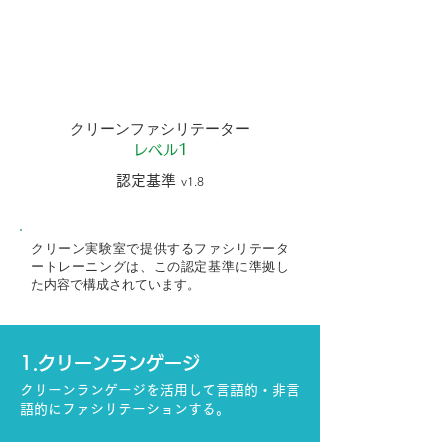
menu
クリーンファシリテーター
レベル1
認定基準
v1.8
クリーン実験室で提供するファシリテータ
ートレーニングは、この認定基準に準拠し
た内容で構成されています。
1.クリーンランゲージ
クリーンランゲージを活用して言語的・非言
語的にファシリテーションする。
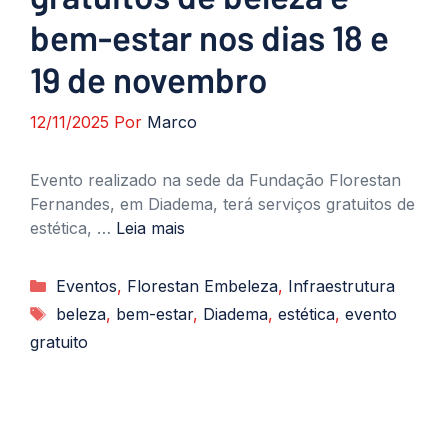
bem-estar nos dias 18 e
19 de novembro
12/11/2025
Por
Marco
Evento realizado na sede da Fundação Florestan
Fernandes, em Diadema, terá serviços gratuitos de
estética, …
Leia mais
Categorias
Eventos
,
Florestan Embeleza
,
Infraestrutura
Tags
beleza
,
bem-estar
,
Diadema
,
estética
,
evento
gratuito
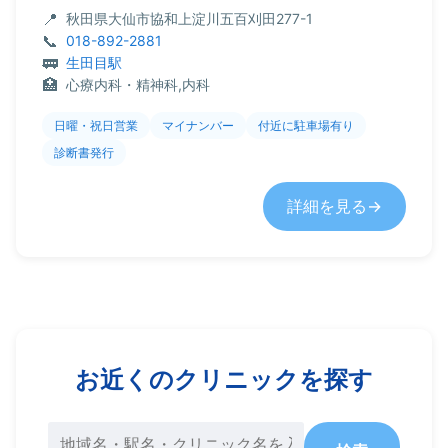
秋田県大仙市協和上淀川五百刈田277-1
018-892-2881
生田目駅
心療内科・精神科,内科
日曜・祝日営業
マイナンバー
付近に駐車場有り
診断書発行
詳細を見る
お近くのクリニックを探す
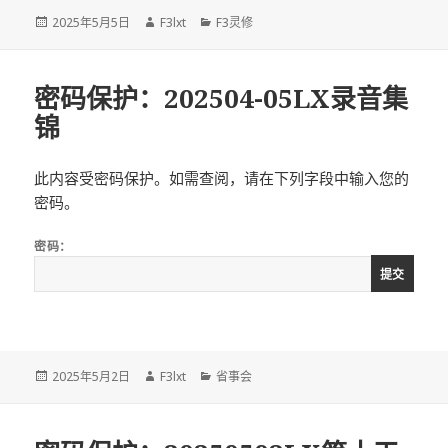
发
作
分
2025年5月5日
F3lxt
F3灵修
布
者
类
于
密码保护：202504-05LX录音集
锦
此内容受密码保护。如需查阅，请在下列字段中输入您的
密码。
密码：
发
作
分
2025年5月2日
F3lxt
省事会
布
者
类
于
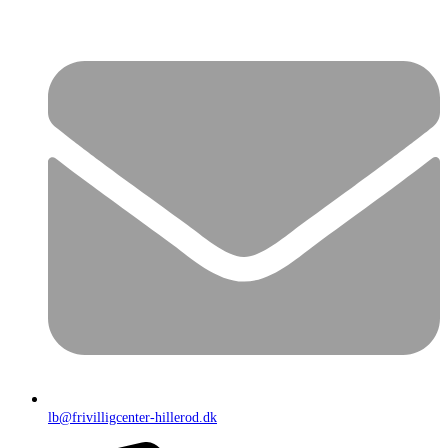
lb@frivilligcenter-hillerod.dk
* * *
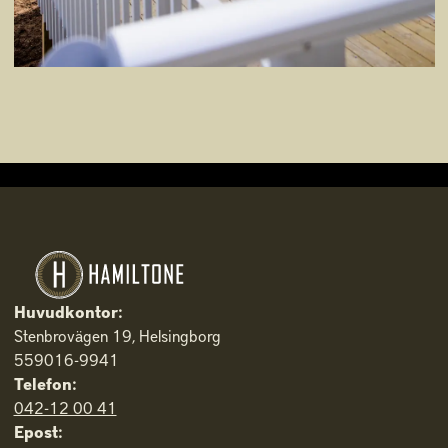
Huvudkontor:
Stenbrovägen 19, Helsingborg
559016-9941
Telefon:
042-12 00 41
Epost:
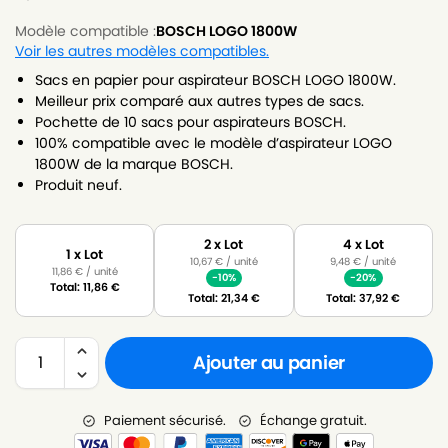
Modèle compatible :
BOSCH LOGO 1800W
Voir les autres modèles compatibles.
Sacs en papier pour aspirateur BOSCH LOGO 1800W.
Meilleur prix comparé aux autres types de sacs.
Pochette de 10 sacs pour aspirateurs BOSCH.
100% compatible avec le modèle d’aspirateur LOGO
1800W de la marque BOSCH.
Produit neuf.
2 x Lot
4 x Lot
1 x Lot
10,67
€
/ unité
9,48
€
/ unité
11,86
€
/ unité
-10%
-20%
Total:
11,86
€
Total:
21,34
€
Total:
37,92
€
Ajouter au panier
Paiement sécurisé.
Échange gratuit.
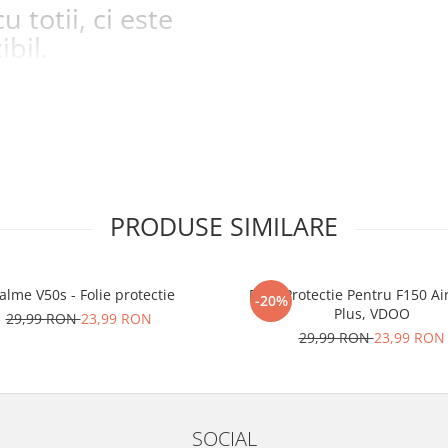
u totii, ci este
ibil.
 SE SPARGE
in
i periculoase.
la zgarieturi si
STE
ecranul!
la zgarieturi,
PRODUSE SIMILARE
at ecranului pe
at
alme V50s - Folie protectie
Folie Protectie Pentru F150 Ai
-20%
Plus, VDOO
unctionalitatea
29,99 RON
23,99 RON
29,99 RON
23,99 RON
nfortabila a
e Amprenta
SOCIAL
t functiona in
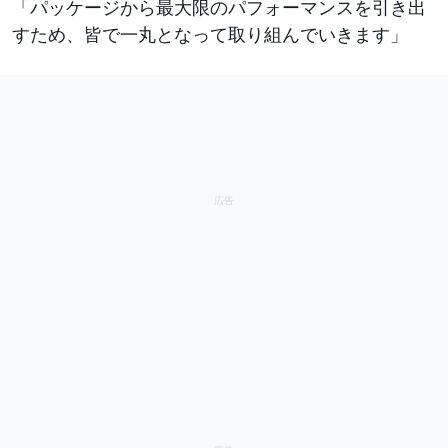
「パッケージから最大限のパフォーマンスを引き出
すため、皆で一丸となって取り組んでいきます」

# WHAT TO WORK ON:
Each line in the listing where the word "Folie" is found is to be copied.

# RESULT:
alme V50s - Folie protectie
Folie Protectie Pentru F150 Ai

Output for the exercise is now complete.